Aux termes de la définition proposée par l’ASTEE, la réhabilitation consiste à rétablir un ouvrage dégradé dans ses fonctions d’origine ou, dans certains cas, à améliorer un ouvrage pour une durée déterminée en adéquation avec son environnement physique, l’évolution des besoins et les conditions normales d’usage. Elle peut avoir des objectifs multiples concernant la structure, l’étanchéité, l’écoulement, la corrosion et l’abrasion.
Le point de vue du maître d’ouvrage
Le maître d’ouvrage, qu’il soit maire d'une petite commune ou à la tête d’une grande collectivité, fait toujours le choix définitif de la solution à mettre en œuvre.
Son choix repose en général sur des critères économiques, techniques et politiques. Pour ce dernier point, il sera vigilant en particulier sur les perturbations de l’activité causées par les travaux. La réhabilitation sans tranchée s'impose donc a priori car elle permet en général de remettre un réseau à neuf dans des conditions de gêne les plus faibles.
De plus, ces différentes techniques permettent d'utiliser des matériaux nouveaux pouvant répondre à des contraintes domestiques ou industrielles particulières.
La confiance existe a priori par rapport à ces nouvelles techniques mais il faut mettre en place un système de contrôle a posteriori, soit en interne lorsque l’organisation de la collectivité le permet, soit en externalisant ces opérations pour les petites collectivités qui sont souvent démunies face à ces contrôles.
Ces contrôles se feront en parallèle de la garantie décennale lorsqu’elle est accordée et en général au moins une fois tous les 10 ans.

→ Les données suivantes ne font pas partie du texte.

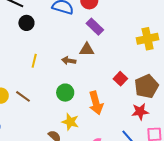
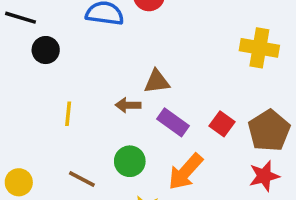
purple rectangle: (95, 27) -> (173, 122), moved
yellow cross: (148, 39) -> (259, 48), turned 30
brown line: (23, 96) -> (82, 179), moved
orange arrow: (96, 103) -> (185, 172), turned 65

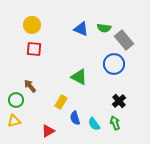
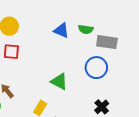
gray rectangle: (124, 40) -> (107, 42), turned -42

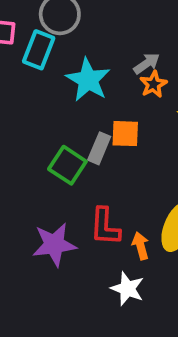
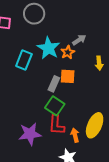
cyan rectangle: (39, 50) -> (24, 60), moved
orange star: (153, 84) -> (68, 52), moved
green square: (67, 165) -> (55, 106), moved

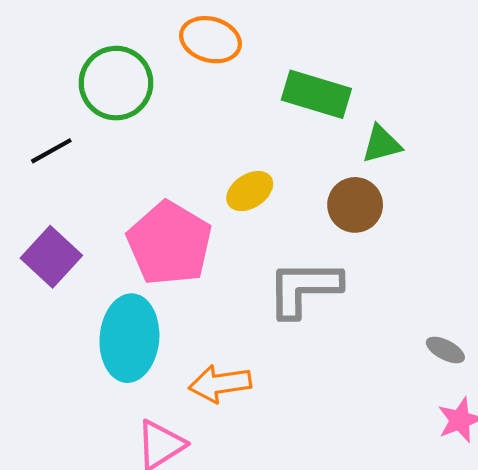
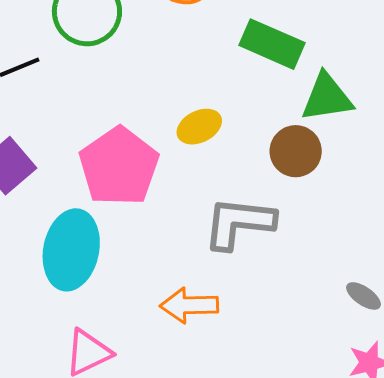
green triangle: (382, 144) -> (327, 97), size x1.4
orange arrow: (220, 384) -> (189, 305), moved

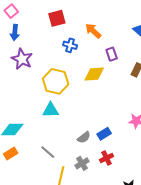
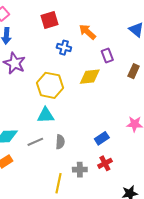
gray semicircle: (84, 137) -> (60, 142), moved, turned -48
gray line: (48, 152) -> (35, 142), moved, turned -63
gray cross: (82, 163) -> (80, 170), turned 32

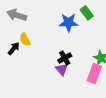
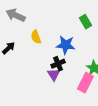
blue star: (69, 23) -> (66, 45), moved
yellow semicircle: (25, 39) -> (36, 37), moved

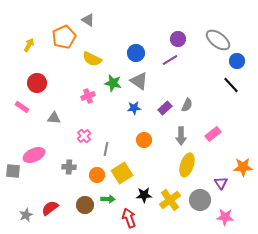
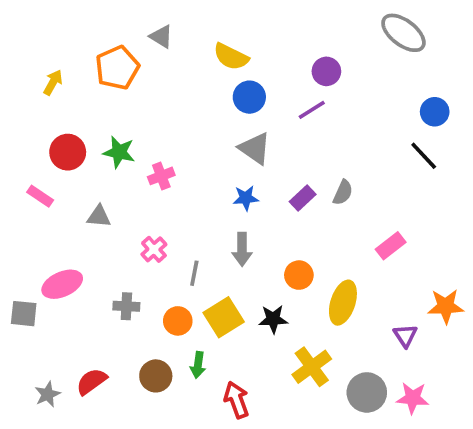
gray ellipse: (218, 40) -> (403, 33), moved
yellow semicircle: (92, 59) -> (231, 57), moved
green star: (113, 83) -> (119, 152), moved
gray arrow: (181, 136) -> (242, 249), moved
orange circle: (144, 140) -> (299, 275), moved
black star: (144, 195) -> (273, 319), moved
green arrow: (108, 199) -> (198, 365), turned 96
gray circle: (200, 200) -> (367, 392), moved

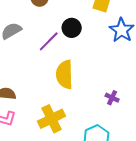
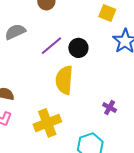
black circle: (72, 28) -> (78, 48), moved

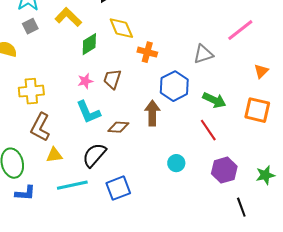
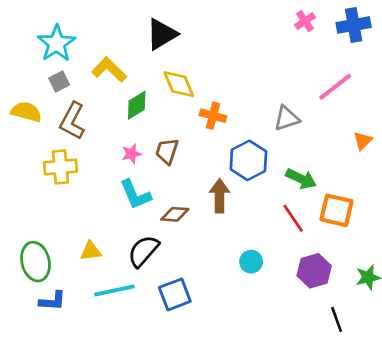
orange square: (257, 110) -> (337, 210), moved
brown L-shape: (40, 127) -> (72, 121), moved

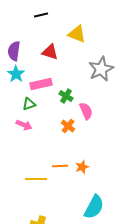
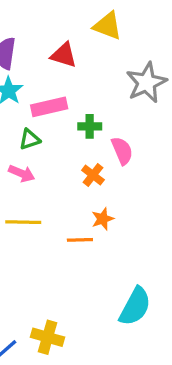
green cross: (66, 96) -> (90, 126), turned -32
orange star: (82, 167) -> (103, 219), moved
yellow line: (36, 179) -> (23, 222), moved

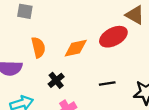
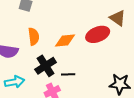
black cross: (56, 80) -> (46, 66), size x1.5
black line: (107, 83) -> (68, 74), moved

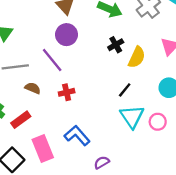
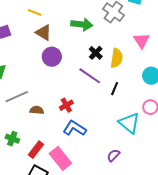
purple line: (52, 60) -> (90, 76), moved
cyan triangle: (132, 117) -> (129, 123), moved
red rectangle: (21, 120) -> (36, 150), moved
blue L-shape: (77, 136) -> (74, 128), moved

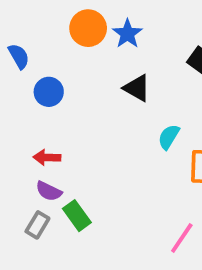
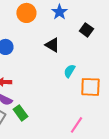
blue star: (127, 34) -> (59, 12), moved

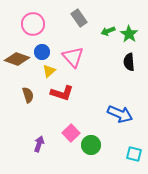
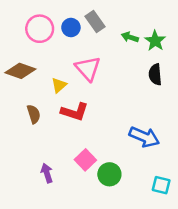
green arrow: (108, 31) -> (130, 37), turned 40
blue circle: (42, 52) -> (71, 28), moved
purple arrow: (39, 144) -> (47, 173), turned -35

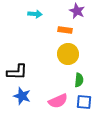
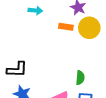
yellow circle: (68, 54) -> (89, 28), moved

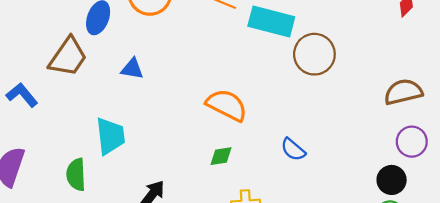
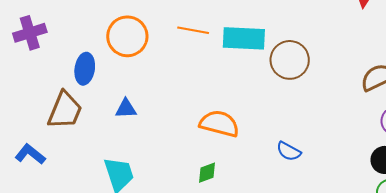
green diamond: (221, 156) -> (207, 173), moved

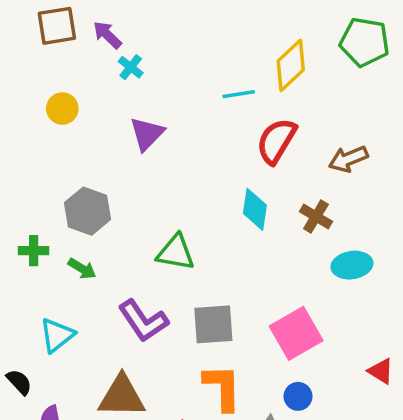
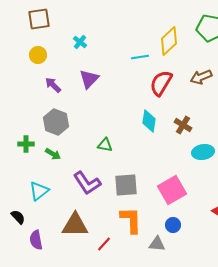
purple arrow: (107, 35) -> (53, 85), moved
yellow circle: (62, 109) -> (38, 55), moved
brown arrow: (348, 159) -> (201, 77), moved
green triangle: (176, 252) -> (105, 145), size x0.7

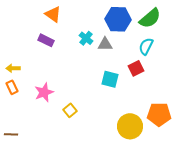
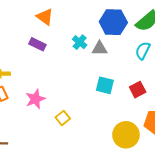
red square: (136, 68) -> (138, 90), moved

L'obtention ou non des différentes aides ne sont pas toujours liées à la décision d’engagement de travaux en particulier lorsque ces derniers s’avèrent indispensables : corrosion, désordres mécaniques... En effet, la réhabilitation des réseaux d’eaux usées peut porter essentiellement sur des problèmes structurels et s’étendre à la lutte contre les eaux de pluie : il y a parfois 10 fois plus de pénétration d'eau de pluie dans le réseau que d'eau parasite d’infiltration.
D'autre part, la réduction des eaux parasites peut coûter cher mais reste plus facile à décider administrativement par rapport à une lutte contre les mauvais raccordements qui engage plus politiquement la collectivité.
D'ailleurs, à ce sujet, les maîtres d’œuvre ont tendance à proposer des travaux sur le collecteur mais pas toujours sur les branchements.
Le rôle de l’exploitant ou du fermier est toujours important puisqu’il peut se situer en amont et en aval des travaux de réhabilitation mais sans y participer.
Par contre, certaines collectivités sont réti-
certaines dans la délégation de service public en ce qui concerne l’assainissement car elles craignent en particulier la rétention d’informations. Pour conjurer ce risque, certaines communautés urbaines ont opté pour la mixité des modes de gestion (régie et délégation), ce qui entraîne une certaine concurrence et donc un effet d’émulation.
Le point de vue du maître d’œuvre
Le marché de la réhabilitation ne se développe pas aussi rapidement qu’on pouvait l’imaginer.
En effet, ces dernières années, les collectivités ont voulu achever en priorité leur programme d’extension. Nous retiendrons pour ce plafonnement momentané, des raisons conjoncturelles liées aux engagements et à l’avenir de nos élus.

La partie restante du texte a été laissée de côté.